O günü hiç ama hiç unutamam…
İşte o an anladım ki, bu ülkede hizmet eden iyi niyetli hiçbir siyasi iradeye geçit yok…

Buna çanak tutanların yargılandığı bir dönemdeyiz şu günlerde…

Tankları ulu orta yürütenlerin hesap vereceği bir dönem içerisindeyiz…
Peki niye öyle bir ortam oluştu!

Prof. Dr.
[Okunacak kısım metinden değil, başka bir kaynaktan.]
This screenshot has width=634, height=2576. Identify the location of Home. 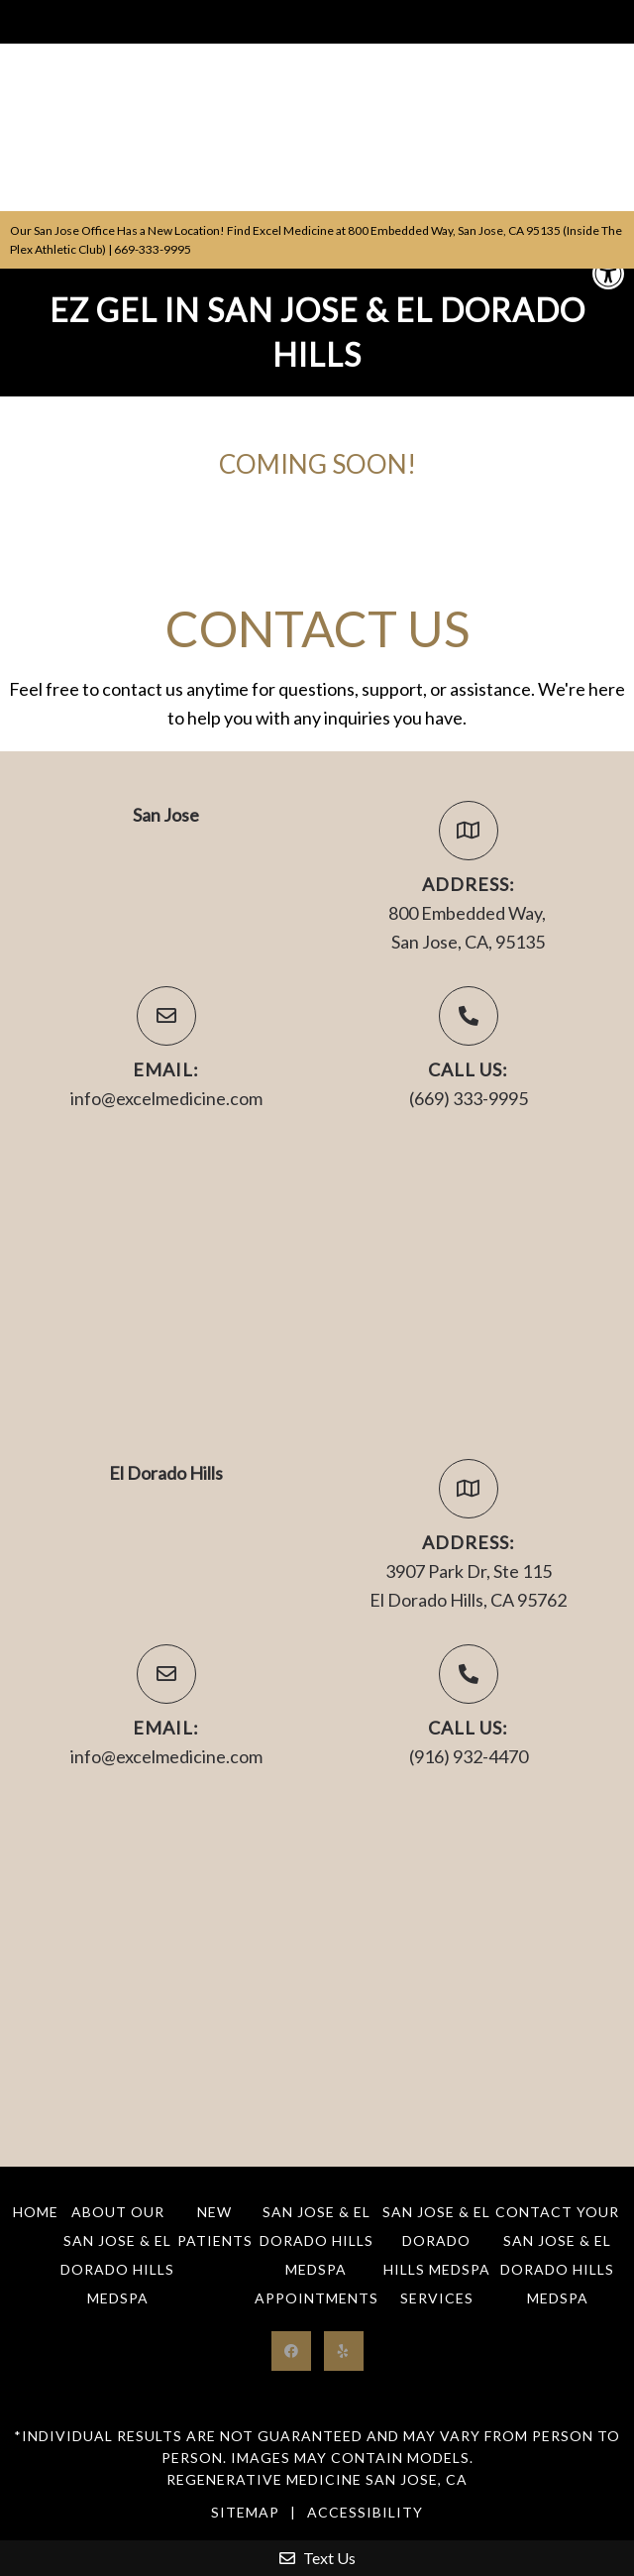 (35, 2211).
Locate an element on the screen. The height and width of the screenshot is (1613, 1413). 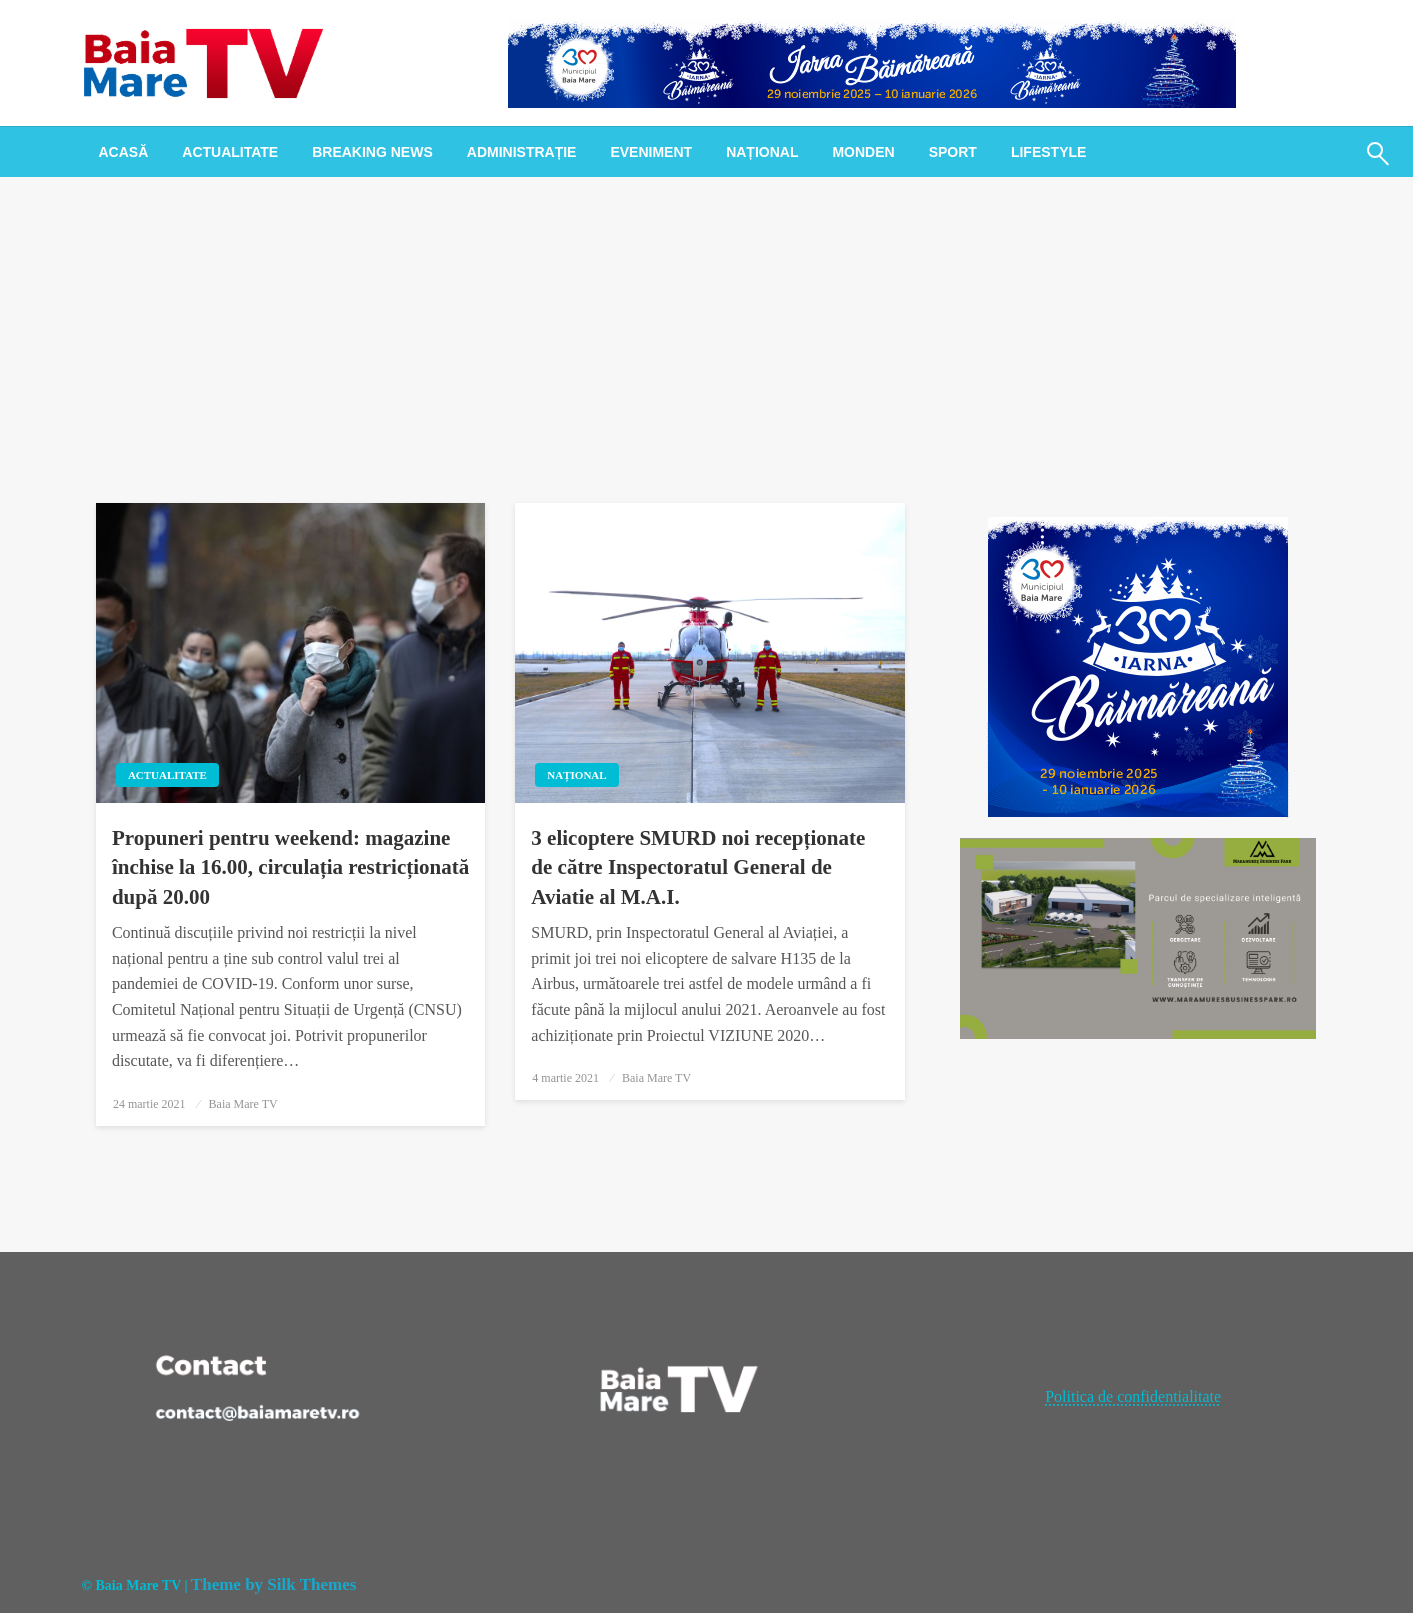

Necmettin Erbakan iktidarda kaldığı kısa sürede o güne kadar yapılamayan ve yapılması hayal dahi edilmeyen birbirinden farklı ve gerekli yatırım ve hizmetlerde bulunmuştu…

Şöyle ki;
-Devletin tüm gelir ve giderlerini bir havuzda toplamaya başladı… Devletin soyulmasına engel oldu.

-BağKur ile SSK emeklileri arasında maaş farkını minimum hadlere indirdi… Emekli maaşları arasındaki uçurumu kapadı…

-IMF’yi artık seninle işim olmaz deyip dışladı. Uluslararası Para Fonu’nun tepkisini çekti…

-Emekliye yüzde 30, polise yüzde 50, askere yüzde 80 zam yaptı… Bu oranlarda zam, o güne kadar hiçbir hükümet tarafından verilmemişti…

-Devletin kısa vadeli ve yüksek faizli borçlanmalarını uzun vadeli ve düşük faizli hale getirdi… Bir gecede milyarder olmanın önünü kesti.

-Üç haneli enflasyon rakamlarını iki haneye indirdi… Piyasaları rahatlattı…

-Eğitimde çok sayıda yasağı kaldırdı…

-Askeriyenin ihtiyacı olan her türlü araç gereç için ihalenin devlet tarafından en uygun fiyatla yapılması için, devleti devreye soktu...

-Ve de her şeyin ötesinde İslam ortak pazarı ve İslam ülkeleri ortak para birimi oluşturulmasının ilk adımlarını attı…
Bütün bunlar, 1980 darbesi lideri Kenan Evren’in deyimiyle “Ülkeyi biri kurtaracak ama o da takunyalı olacak” şeklindeki korkudan kaynaklanıyordu…
İşte bu anlayış ile üzerine gidildi RefahYol hükümetinin…

28 Şubat’ın neden ve niçin yapıldığının en çarpıcı deliliydi bütün bunlar…

Gazete haberlerinden derlenen bir suç dosyasına, Başbakanlık’ta verilen bir iftar sofrası görüntüleri de tuz biber katınca, amaç hasıl oldu ve basıldı düğmeye…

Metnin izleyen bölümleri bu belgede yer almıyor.